Jakarta, Jumat 27 Februari 2026 – VNNMedia – Sekretaris Kabinet (Seskab) Teddy Indra Wijaya menegaskan jika program Makan Bergizi Gratis (MBG) tidak mengurangi anggaran pendidikan.
Teddy menyebut narasi yang menyatakan MBG mengurangi program pendidikan hingga membuat sekolah terbengkalai, serta guru-guru tidak diperhatikan merupakan hal yang keliru.
“Ada pihak, sedikit pihak yang menyampaikan bahwa program Makan Bergizi Gratis itu mengurangi program dan anggaran pendidikan, sehingga sekolah terbengkalai, kemudian guru-guru tidak diperhatikan.
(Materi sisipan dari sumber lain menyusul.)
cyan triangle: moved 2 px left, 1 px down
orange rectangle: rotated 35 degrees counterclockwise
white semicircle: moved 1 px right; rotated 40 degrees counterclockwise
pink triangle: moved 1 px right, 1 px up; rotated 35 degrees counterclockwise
Jadi, saya mau jawab itu narasi yang keliru,” kata Teddy di Kompleks Istana Kepresidenan, Jakarta, Jumat (27/2/2026) dilansir Antara.
Ia menuturkan anggaran pendidikan sebesar 20 persen dari APBN atau Rp 769,1 triliun. Anggaran tersebut sudah disepakati bersama antara pemerintah dan DPR sejak tahun lalu, termasuk rincian peruntukannya.
“tidak ada pengalihan sepihak dari anggaran pendidikan untuk mendanai MBG,” jelasnya.
Teddy menambahkan, seluruh program strategis pendidikan dari periode sebelumnya tetap berjalan. Program seperti Kartu Indonesia Pintar (KIP) dan Program Indonesia Pintar (PIP) masih dilanjutkan.
Bahkan, ujar Teddy, pada masa pemerintahan Presiden Prabowo Subianto terdapat tambahan program seperti Sekola Rakyat yang menyasar anak-anak putus sekolah atau belum mendapat kesempatan meraih pendidikan.
Teddy menjelaskan terkait dengan isu sekolah rusak karena anggaran yang dipangkas, bahwa kewenangan pengelolaan SMA berada di tingkat provinsi, sedangkan SD dan SMP di kabupaten/kota.
Teddy menekankan bahwa tujuan utama program MBG adalah untuk meningkatkan kualitas sumber daya manusia sejak dini, sehingga mampu memperkuat ekosistem pendidikan secara keseluruhan.
“Ini fondasi awal untuk memperbaiki pendidikan,” pungkasnya.